Please check the examples directory from the source code for a complete sample.

slipmodel.plexus is a new AlTar application which supports multiple options/workflows how to run the program, a functionality provided by the pyre plexus application class. It currently offers three options,

$ slipmodel.plexus about # show application info
$ slipmodel.plexus sample --config=...  # full simulation, equivalent to slipmodel command
$ slipmodel.plexus forward --config=... # forward modeling only
$ slipmodel.plexus  #  call about (as default) to show application info

The same configuration file can be used for either options. To run the Bayesian simulations, you may use the same file and run

$ slipmodel --config=static.pfg
# or
$ slipmodel.plexus sample --config=static.pfg

the settings for the forward problem option have no effect on the simulation workflow and vice versa.

Utilities

We also provide some utilities (in Python) which may be useful to analyze the data or data conversions. Some of scripts may require user modification. Before we can finalize them into standard features, these utilities are currently located at seismic/examples/utils directory of the source code.

HDF5 Converter tool

We recommend HDF5 as the input format. A conversion tool H5Converter is provided if you need to convert any .txt or .bin files (e.g., from AlTar 1.1) to .h5.

Examples:

Convert a text file to hdf5

H5Converter --inputs=static.gf.txt

Convert a binary file to hdf5, additional information such as the precision (default=float32) and the shape (default = 1d vector and will be reshaped to 2d in program if needed) of the output can be added by

H5Converter --inputs=kinematicG.gf.bin --precision='float32' --shape=[100,11000]
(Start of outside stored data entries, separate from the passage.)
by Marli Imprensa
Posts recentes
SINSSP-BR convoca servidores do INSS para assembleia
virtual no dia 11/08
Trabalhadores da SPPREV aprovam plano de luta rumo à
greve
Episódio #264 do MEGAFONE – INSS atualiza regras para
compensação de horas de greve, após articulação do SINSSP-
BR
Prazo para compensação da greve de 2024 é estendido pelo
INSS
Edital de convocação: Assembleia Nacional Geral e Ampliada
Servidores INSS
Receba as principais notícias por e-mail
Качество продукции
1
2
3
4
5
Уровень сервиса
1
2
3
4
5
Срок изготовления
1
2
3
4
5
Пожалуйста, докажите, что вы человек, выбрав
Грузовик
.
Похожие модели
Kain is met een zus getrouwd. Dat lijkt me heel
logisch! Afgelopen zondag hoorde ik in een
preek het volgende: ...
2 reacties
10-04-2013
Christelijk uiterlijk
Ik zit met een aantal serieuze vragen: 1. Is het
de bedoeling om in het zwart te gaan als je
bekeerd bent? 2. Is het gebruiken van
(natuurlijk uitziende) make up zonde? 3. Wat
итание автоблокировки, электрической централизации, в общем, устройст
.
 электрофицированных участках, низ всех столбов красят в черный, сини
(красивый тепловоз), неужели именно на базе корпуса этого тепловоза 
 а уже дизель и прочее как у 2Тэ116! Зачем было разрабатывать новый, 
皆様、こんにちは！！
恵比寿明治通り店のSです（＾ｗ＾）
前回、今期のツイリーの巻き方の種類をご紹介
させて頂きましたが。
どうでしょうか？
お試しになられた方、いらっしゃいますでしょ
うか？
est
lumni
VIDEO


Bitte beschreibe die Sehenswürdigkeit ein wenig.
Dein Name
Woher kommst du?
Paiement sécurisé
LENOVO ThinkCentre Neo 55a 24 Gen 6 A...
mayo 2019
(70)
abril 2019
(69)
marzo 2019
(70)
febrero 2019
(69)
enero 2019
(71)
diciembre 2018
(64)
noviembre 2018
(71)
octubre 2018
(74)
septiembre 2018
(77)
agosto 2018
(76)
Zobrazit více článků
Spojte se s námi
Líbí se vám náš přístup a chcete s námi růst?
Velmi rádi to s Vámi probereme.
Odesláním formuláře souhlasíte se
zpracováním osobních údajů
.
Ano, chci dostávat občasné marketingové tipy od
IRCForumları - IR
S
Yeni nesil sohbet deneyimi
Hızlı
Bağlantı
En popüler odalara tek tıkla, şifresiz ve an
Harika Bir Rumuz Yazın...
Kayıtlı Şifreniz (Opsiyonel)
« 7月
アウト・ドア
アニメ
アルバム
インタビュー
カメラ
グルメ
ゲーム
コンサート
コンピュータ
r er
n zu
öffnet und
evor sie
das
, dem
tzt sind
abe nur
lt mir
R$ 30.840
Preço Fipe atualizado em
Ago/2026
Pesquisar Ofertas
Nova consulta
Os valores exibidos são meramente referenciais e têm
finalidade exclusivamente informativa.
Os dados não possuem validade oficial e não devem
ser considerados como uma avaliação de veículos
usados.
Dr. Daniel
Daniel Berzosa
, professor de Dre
Merge several files into one hdf5, e.g., to prepare the sensitivity kernels for Cp,

H5Converter --inputs=[static.kernel.pertL1.txt,static.kernel.pertL2.txt] --output=static.kernel.h5

For help on all available options

H5Converter --help

Plot histograms of Bayesian probabilities

You may want to check the distributions of the (log) prior/likelihood/posterior probabilities, which usually a good indication for the simulation performance. The utility is named plotBayesian.
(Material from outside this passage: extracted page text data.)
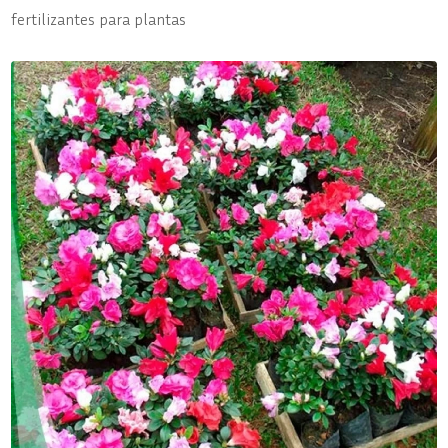
fertilizantes para plantas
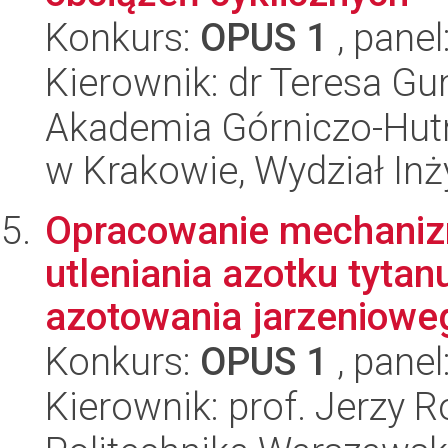
Konkurs:
OPUS 1
, panel
Kierownik: dr Teresa G
Akademia Górniczo-Hutn
w Krakowie, Wydział Inży
Opracowanie mechaniz
utleniania azotku tyt
azotowania jarzenioweg
Konkurs:
OPUS 1
, panel
Kierownik: prof. Jerzy R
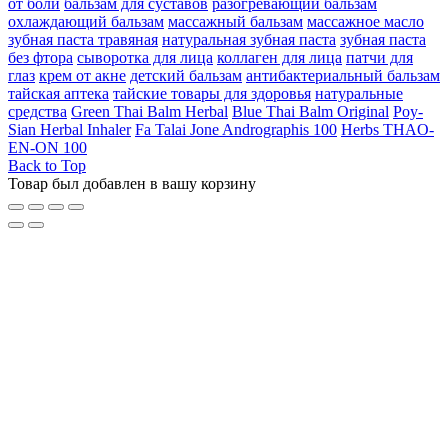
от боли
бальзам для суставов
разогревающий бальзам
охлаждающий бальзам
массажный бальзам
массажное масло
зубная паста травяная
натуральная зубная паста
зубная паста
без фтора
сыворотка для лица
коллаген для лица
патчи для
глаз
крем от акне
детский бальзам
антибактериальный бальзам
тайская аптека
тайские товары для здоровья
натуральные
средства
Green Thai Balm Herbal
Blue Thai Balm Original
Poy-
Sian Herbal Inhaler
Fa Talai Jone Andrographis 100
Herbs THAO-
EN-ON 100
Back to Top
Товар был добавлен в вашу корзину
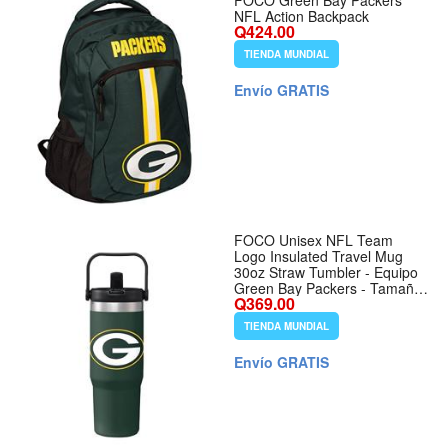
FOCO Green Bay Packers
NFL Action Backpack
Q424.00
TIENDA MUNDIAL
Envío GRATIS
FOCO Unisex NFL Team
Logo Insulated Travel Mug
30oz Straw Tumbler - Equipo
Green Bay Packers - Tamaño
Q369.00
30 Ounces - Color Team Color
TIENDA MUNDIAL
Envío GRATIS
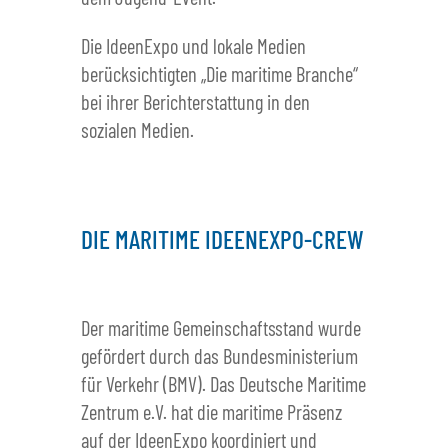
Die IdeenExpo und lokale Medien
berücksichtigten „Die maritime Branche“
bei ihrer Berichterstattung in den
sozialen Medien.
DIE MARITIME IDEENEXPO-CREW
Der maritime Gemeinschaftsstand wurde
gefördert durch das Bundesministerium
für Verkehr (BMV). Das Deutsche Maritime
Zentrum e.V. hat die maritime Präsenz
auf der IdeenExpo koordiniert und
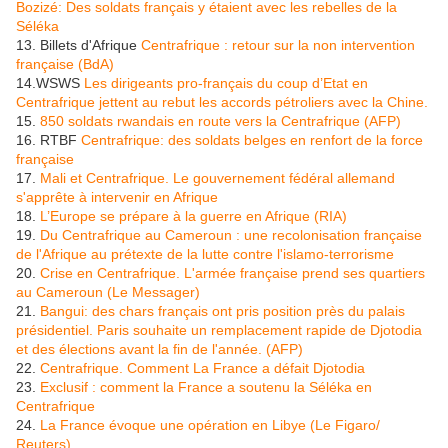
Bozizé: Des soldats français y étaient avec les rebelles de la
Séléka
13. Billets d'Afrique
Centrafrique : retour sur la non intervention
française (BdA)
14.WSWS
Les dirigeants pro-français du coup d’Etat en
Centrafrique jettent au rebut les accords pétroliers avec la Chine.
15.
850 soldats rwandais en route vers la Centrafrique (AFP)
16. RTBF
Centrafrique: des soldats belges en renfort de la force
française
17.
Mali et Centrafrique. Le gouvernement fédéral allemand
s'apprête à intervenir en Afrique
18.
L’Europe se prépare à la guerre en Afrique (RIA)
19.
Du Centrafrique au Cameroun : une recolonisation française
de l'Afrique au prétexte de la lutte contre l'islamo-terrorisme
20.
Crise en Centrafrique. L'armée française prend ses quartiers
au Cameroun (Le Messager)
21.
Bangui: des chars français ont pris position près du palais
présidentiel. Paris souhaite un remplacement rapide de Djotodia
et des élections avant la fin de l'année. (AFP)
22.
Centrafrique. Comment La France a défait Djotodia
23.
Exclusif : comment la France a soutenu la Séléka en
Centrafrique
24.
La France évoque une opération en Libye (Le Figaro/
Reuters)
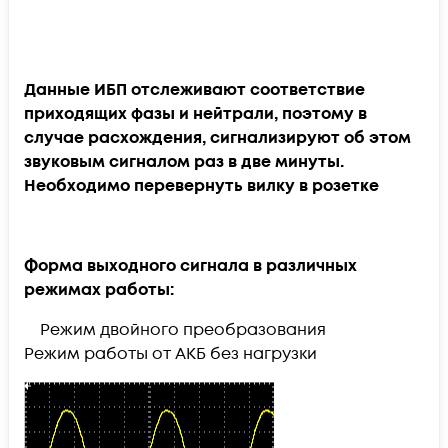
Данные ИБП отслеживают соответствие
приходящих фазы и нейтрали, поэтому в
случае расхождения, сигнализируют об этом
звуковым сигналом раз в две минуты.
Необходимо перевернуть вилку в розетке
Форма выходного сигнала в различных
режимах работы:
Режим двойного преобразования
Режим работы от АКБ без нагрузки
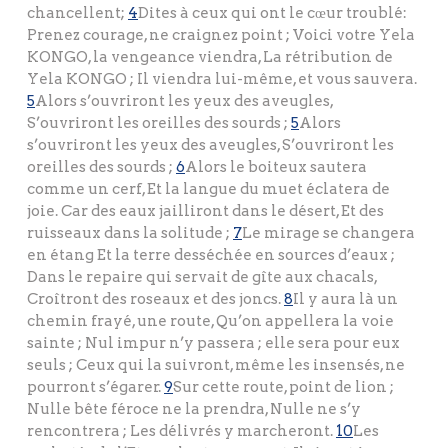
chancellent;
4
Dites à ceux qui ont le cœur troublé:
Prenez courage, ne craignez point ; Voici votre Yela
KONGO, la vengeance viendra, La rétribution de
Yela KONGO ; Il viendra lui-même, et vous sauvera.
5
Alors s’ouvriront les yeux des aveugles,
S’ouvriront les oreilles des sourds ;
5
Alors
s’ouvriront les yeux des aveugles, S’ouvriront les
oreilles des sourds ;
6
Alors le boiteux sautera
comme un cerf, Et la langue du muet éclatera de
joie. Car des eaux jailliront dans le désert, Et des
ruisseaux dans la solitude ;
7
Le mirage se changera
en étang Et la terre desséchée en sources d’eaux ;
Dans le repaire qui servait de gîte aux chacals,
Croîtront des roseaux et des joncs.
8
Il y aura là un
chemin frayé, une route, Qu’on appellera la voie
sainte ; Nul impur n’y passera ; elle sera pour eux
seuls ; Ceux qui la suivront, même les insensés, ne
pourront s’égarer.
9
Sur cette route, point de lion ;
Nulle bête féroce ne la prendra, Nulle ne s’y
rencontrera ; Les délivrés y marcheront.
10
Les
Taking the source code example as an example,

# go to the result directory
cd results/static
# run plotBayesian for the final step output,
# which shows the histograms of (log) prior/likelihood/posterior
../../utils/plotBayesian
# to show output from a different beta step
../../utils/plotBayesian --step=step_000.h5
# to change the number of bins for the histogram
../../utils/plotBayesian --bin=20

The plotBayesian utility generates a Bayesian_histograms.pdf file for the plot. You may change the script to show the plot on GUI directly or save it to a different format.

Compute the mean model

meanModelStatic.py under the utils directory can be used to compute the mean model of the samples in a given beta step. It also serves as a tool to convert AlTar2 H5 output to AlTar-1.1 H5 output.

# go the result directory
cd results/static
# run the utility
python3 ../../utils/meanModelStatic.py

which prints out the mean values and variances of all parameters, as well as saving them to text files. It also converts step_final.h5 to AlTar-1.1 H5 format, step_final_v1.h5.

For a different beta step output, you need to change input and output in the script.
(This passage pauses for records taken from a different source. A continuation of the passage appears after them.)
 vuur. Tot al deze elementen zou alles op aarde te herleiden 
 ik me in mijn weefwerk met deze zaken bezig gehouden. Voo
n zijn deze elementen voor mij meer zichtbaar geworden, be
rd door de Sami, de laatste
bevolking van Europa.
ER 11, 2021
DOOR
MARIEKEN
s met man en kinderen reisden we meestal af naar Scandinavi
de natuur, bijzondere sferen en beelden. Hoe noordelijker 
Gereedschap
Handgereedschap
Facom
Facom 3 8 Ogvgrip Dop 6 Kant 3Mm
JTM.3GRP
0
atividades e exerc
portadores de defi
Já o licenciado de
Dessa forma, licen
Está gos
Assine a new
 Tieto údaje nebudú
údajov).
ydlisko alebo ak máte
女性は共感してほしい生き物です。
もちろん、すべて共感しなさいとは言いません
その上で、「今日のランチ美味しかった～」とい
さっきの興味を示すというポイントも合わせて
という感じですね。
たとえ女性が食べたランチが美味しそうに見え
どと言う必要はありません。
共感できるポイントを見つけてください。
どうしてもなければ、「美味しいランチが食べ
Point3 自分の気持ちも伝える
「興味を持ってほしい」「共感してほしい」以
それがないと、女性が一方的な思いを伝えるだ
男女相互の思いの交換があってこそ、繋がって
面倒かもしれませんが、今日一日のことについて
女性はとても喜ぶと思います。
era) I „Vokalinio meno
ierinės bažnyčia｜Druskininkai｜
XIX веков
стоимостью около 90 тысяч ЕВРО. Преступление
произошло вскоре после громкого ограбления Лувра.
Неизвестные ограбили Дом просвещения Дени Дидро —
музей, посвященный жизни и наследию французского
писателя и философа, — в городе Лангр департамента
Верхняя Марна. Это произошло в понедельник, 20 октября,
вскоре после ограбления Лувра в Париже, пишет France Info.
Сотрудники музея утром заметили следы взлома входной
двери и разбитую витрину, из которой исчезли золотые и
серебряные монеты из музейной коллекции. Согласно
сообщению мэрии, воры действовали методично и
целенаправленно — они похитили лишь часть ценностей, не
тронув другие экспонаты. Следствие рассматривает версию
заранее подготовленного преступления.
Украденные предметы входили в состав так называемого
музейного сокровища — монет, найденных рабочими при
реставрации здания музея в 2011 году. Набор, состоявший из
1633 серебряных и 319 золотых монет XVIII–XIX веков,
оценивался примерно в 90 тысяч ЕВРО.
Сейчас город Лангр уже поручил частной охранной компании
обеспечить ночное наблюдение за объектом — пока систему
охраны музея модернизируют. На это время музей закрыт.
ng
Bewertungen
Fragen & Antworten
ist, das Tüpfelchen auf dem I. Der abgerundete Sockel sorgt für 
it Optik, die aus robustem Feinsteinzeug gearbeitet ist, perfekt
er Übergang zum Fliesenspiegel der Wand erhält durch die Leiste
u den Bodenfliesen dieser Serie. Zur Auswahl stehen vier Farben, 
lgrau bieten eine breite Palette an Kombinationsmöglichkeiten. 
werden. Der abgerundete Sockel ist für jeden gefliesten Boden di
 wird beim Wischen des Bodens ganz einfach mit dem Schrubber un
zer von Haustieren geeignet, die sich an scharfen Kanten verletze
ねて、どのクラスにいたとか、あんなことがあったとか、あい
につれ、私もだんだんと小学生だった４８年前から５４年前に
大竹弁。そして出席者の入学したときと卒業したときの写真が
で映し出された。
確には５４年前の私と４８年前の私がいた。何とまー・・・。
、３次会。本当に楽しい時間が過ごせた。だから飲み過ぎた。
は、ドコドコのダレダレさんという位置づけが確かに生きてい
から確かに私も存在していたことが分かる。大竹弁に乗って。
The script can also be used for other models, not limited to static: you will just need to change psets_list to the same as your simulation script.

Compare the data predications and observations

checkDataPrediction.py reads the data predictions from the forward modeling application and compares them with the input data observations. You may need to change the input files in the script.

Convert AlTar2 output to AlTar-1.1 output

AlTar2’s H5 output differs from AlTar-1.1 H5 output in rearranging the samples in their parameter sets. You may use the meanModelStatic.py utility above to convert them.